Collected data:
=-=-=

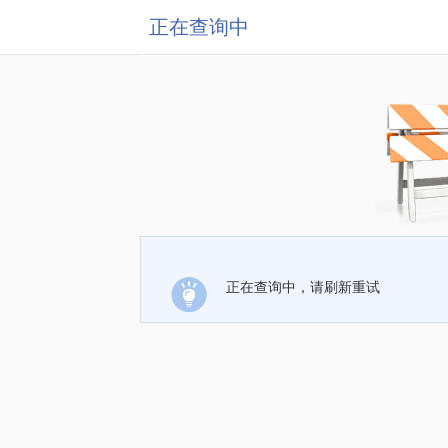
正在查询中
正在查询中，请刷新重试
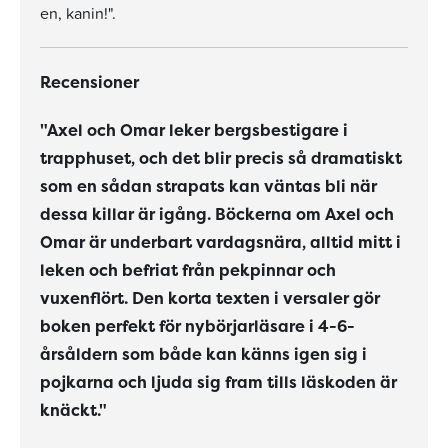
en, kanin!".
Recensioner
"Axel och Omar leker bergsbestigare i
trapphuset, och det blir precis så dramatiskt
som en sådan strapats kan väntas bli när
dessa killar är igång. Böckerna om Axel och
Omar är underbart vardagsnära, alltid mitt i
leken och befriat från pekpinnar och
vuxenflört. Den korta texten i versaler gör
boken perfekt för nybörjarläsare i 4-6-
årsåldern som både kan känns igen sig i
pojkarna och ljuda sig fram tills läskoden är
knäckt."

=-=-=

■ **WHAT TO PRODUCE**:
Lines with the word "Axel" in them should be copied from the preceding records.

■ **FINAL ANSWER**:
"Axel och Omar leker bergsbestigare i
dessa killar är igång. Böckerna om Axel och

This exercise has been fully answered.